The year began with the shooting death of Mount Rainier National Park law enforcement ranger Margaret Anderson on January 1, 2012 in Washington State. She was only was the ninth ranger killed in the line of duty since the National Park Service was founded in 1916. A park ranger was last killed in 2002, at Organ Pipe Cactus National Monument in Arizona, while chasing drug traffickers.
Drugs and alcohol appeared to play a role in a large number of incidents which included –
- In September, a Bureau of Land Management worker was shot at while driving a Bureau vehicle;
- A fleeing subject attempted to run over a U.S. Park Police officer with his car; and
- A visitor center for a wildlife refuge received a note with profane racist remarks and a threat to burn the center down.
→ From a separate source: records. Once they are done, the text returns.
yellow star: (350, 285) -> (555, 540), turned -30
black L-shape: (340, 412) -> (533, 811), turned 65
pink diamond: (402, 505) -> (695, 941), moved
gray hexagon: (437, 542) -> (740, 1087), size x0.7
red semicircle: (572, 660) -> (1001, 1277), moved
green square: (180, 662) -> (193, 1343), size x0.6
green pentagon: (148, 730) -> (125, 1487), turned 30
“Unfortunately, violence and abuse directed against public servants is becoming more common,” stated PEER Executive Director Jeff Ruch, noting that factors cited by employees include conflicts over resource protection policies, growing use of public lands for meth labs and marijuana plantations as well as deeper penetration of backcountry by off-road vehicles. The figures do not show any clear pattern reflecting liberalized loaded firearm rules in national parks and refuges which went into effect in 2010. “The saying ‘it’s not easy being green’ is becoming truer with each passing year.”
The biggest annual jump in 2012 was seen by the U.S. Park Police (42.9%) which represents the highest number (100) of violent incidents in its history. National wildlife refuges operated by the U.S. Fish & Wildlife Services saw a similar increase but with much smaller totals while marine sanctuaries (25%) run by the National Oceanic & Atmospheric Administration and national parks (12.9%) also experienced hikes. At the same time, the Bureau of Land Management registered a small drop (4.3%) in cases.
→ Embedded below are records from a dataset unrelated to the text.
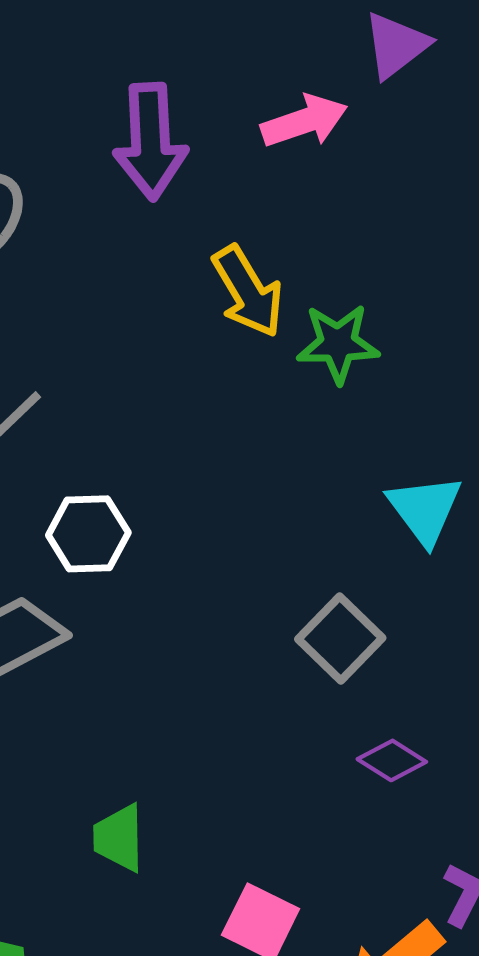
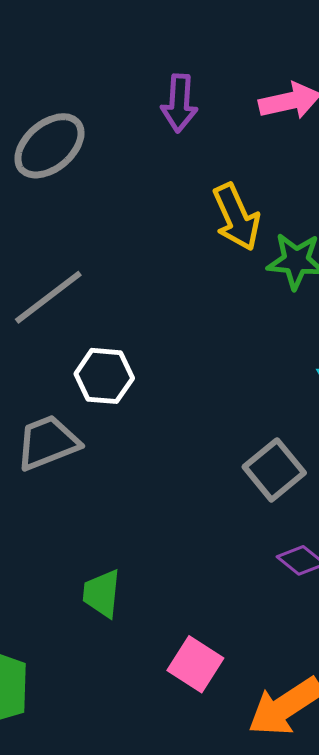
purple arrow: (150, 141) -> (179, 103), size x0.7

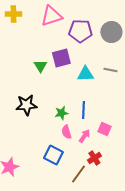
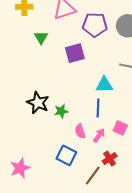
green triangle: (40, 66) -> (41, 37), moved
cyan triangle: (85, 74) -> (104, 85), moved
black star: (26, 105) -> (38, 103), turned 30
green star: (61, 113) -> (61, 111), moved

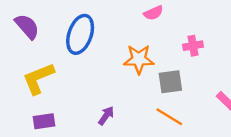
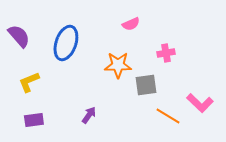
yellow L-shape: (38, 78) -> (29, 82), size x0.7
orange line: (169, 117) -> (168, 116), moved

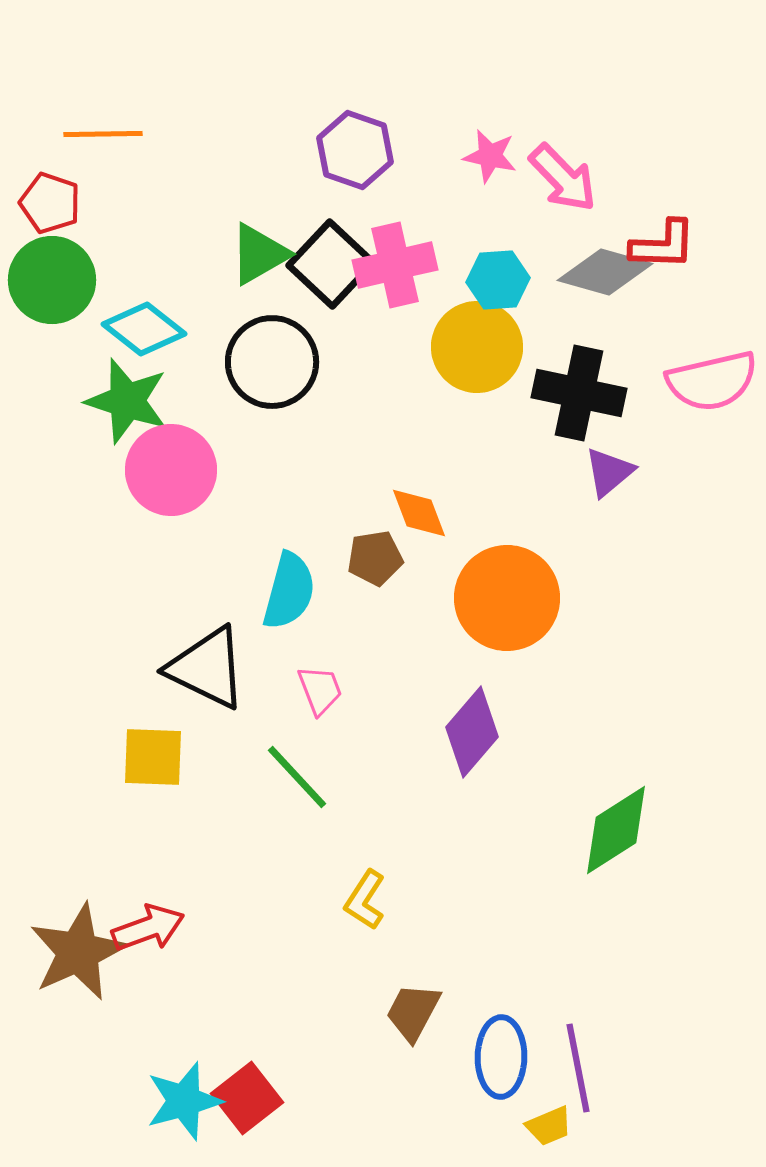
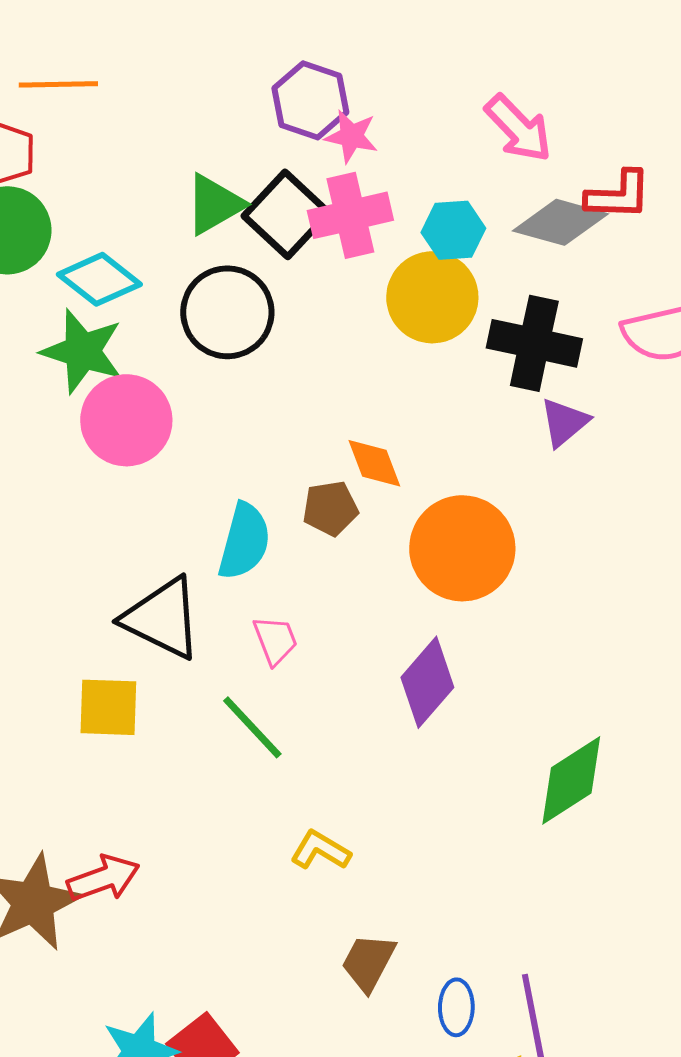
pink star: (490, 156) -> (351, 136), moved
yellow L-shape: (365, 900) -> (320, 850), turned 88
blue ellipse: (501, 1057) -> (456, 1007), size x0.7

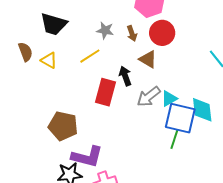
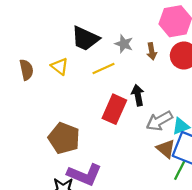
black trapezoid: (54, 24) -> (85, 39), moved
brown semicircle: (25, 52) -> (26, 70), moved
brown triangle: (148, 59) -> (166, 149), moved

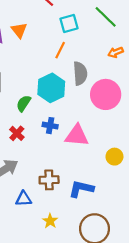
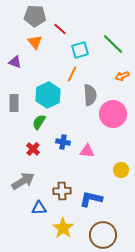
orange triangle: (19, 30) -> (35, 42), moved
cyan hexagon: (51, 88) -> (48, 95), moved
pink triangle: (77, 136) -> (87, 151), size x0.7
yellow star: (50, 221) -> (63, 228), size x1.5

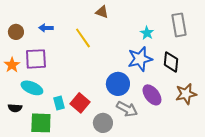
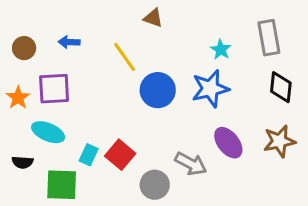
black diamond: (171, 62) -> (281, 87), moved
blue circle: (118, 84) -> (158, 90), moved
cyan rectangle: (59, 103) -> (89, 155), turned 40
“The one certainty is that these agencies will have less support to cope with increasing demands in the year ahead,” added Ruch, noting the U.S. Park Police narrowly avoided furloughs of officers due to cutbacks which are likely to be deeper in the next budget. “PEER has been extracting this data as a tool to persuade agency managers that assault against their own staff is a matter they should be studying and seeking to address.”
PEER has maintained a database of incidents against federal resource employees since the 1995 bombing of the Alfred P. Murrah Federal Building in Oklahoma City. Most of the agencies did not track this type of information when PEER first started submitting Freedom of Information Act requests but now all maintain some data, although it is often not consistent or complete. For example, the Park Service does not maintain records of attacks on non-law enforcement personnel while the U.S. Forest Service now lumps into its violence reports incidents which do not involve threats or attacks. The U.S. Justice Department stopped tracking assaults on federal employees back in 2002, after it persuaded Congress to repeal a reporting requirement for such incidents.